MILENA, OR THE MOST BEAUTIFUL FEMUR IN THE WORLD

by Jorge Zepeda Patterson ; translated by Adrian Nathan West

Pub Date: May 2nd, 2017
ISBN: 978-1-63206-125-6
Publisher: Restless Books

The spirit of Stieg Larsson visits Mexico City.

Milena’s story is an exemplar of the global sex trade: born Alka Moritz in Croatia and abducted at 16, she is prostituted across southern Europe and ends up in the clutches of the Ukrainian-Russian Mafia in Marbella, Spain. She’s elevated out of common prostitution by a Spanish lawyer who launders money for gangsters, in particular funds intended by Russia to support Eastern Ukraine separatists, in contravention of United Nations sanctions. She gathers information for him and, eventually, under his tutelage becomes an assassin. When her third assassination goes badly, she and her handlers are bundled off to Mexico, where Rosendo Franco, the publisher of El Mundo, a powerful newspaper, takes her as a mistress. The story opens with Rosendo’s death in Milena’s bed; the back story is provided in flashbacks that detail the abuses of sex trafficking.
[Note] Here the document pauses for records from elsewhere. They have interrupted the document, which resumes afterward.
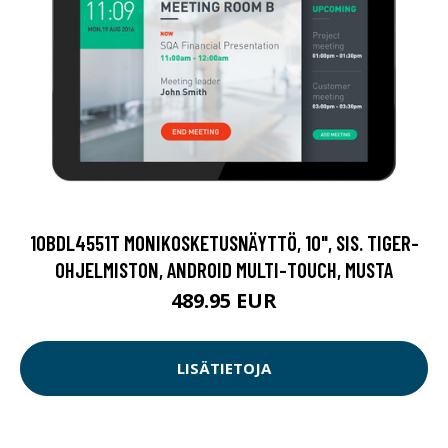
10BDL4551T MONIKOSKETUSNÄYTTÖ, 10", SIS. TIGER-
OHJELMISTON, ANDROID MULTI-TOUCH, MUSTA
489.95 EUR
LISÄTIETOJA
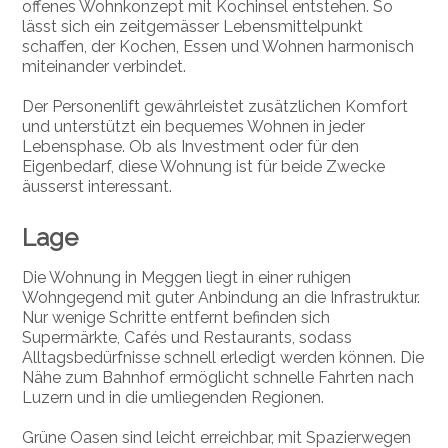
offenes Wohnkonzept mit Kochinsel entstehen. So
lässt sich ein zeitgemässer Lebensmittelpunkt
schaffen, der Kochen, Essen und Wohnen harmonisch
miteinander verbindet.
Der Personenlift gewährleistet zusätzlichen Komfort
und unterstützt ein bequemes Wohnen in jeder
Lebensphase. Ob als Investment oder für den
Eigenbedarf, diese Wohnung ist für beide Zwecke
äusserst interessant.
Lage
Die Wohnung in Meggen liegt in einer ruhigen
Wohngegend mit guter Anbindung an die Infrastruktur.
Nur wenige Schritte entfernt befinden sich
Supermärkte, Cafés und Restaurants, sodass
Alltagsbedürfnisse schnell erledigt werden können. Die
Nähe zum Bahnhof ermöglicht schnelle Fahrten nach
Luzern und in die umliegenden Regionen.
Grüne Oasen sind leicht erreichbar, mit Spazierwegen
Milena, who has kept records of some of the banking transactions, rightly fears for her life with her protector dead. She tries to disappear, but an implausible assembly of characters in Mexico finds her and attempts to reconcile the forces threatening her. This requires more plot twists, more deaths, trans-Atlantic negotiations, and even a few visits to the darknet. Overall, it is not baroque plotting that most mars this novel: it feels unedited. There are numerous simple errors—elisions, repetitions, inaccurate word choices: “He was aware of...the adversity of Herminio Guerra, the Deputy Director, a man who felt himself more qualified to lead the paper.” “Adversity” here should be “animosity.” Some of these can be attributed to the translation process, but even a cursory editorial examination would have caught most of them. There is a lack of proportion in the space given to minor or insignificant events, and the novel is dense with similes, many of them contradictory or confusing. An Author’s Note makes it clear that the story is intended to be an exposé of human trafficking and the global sex trade—sources are cited, authorial decisions are explicated—and the details are damning. But a lot of important work has been left undone.

Well-intentioned but not a very thrilling thriller.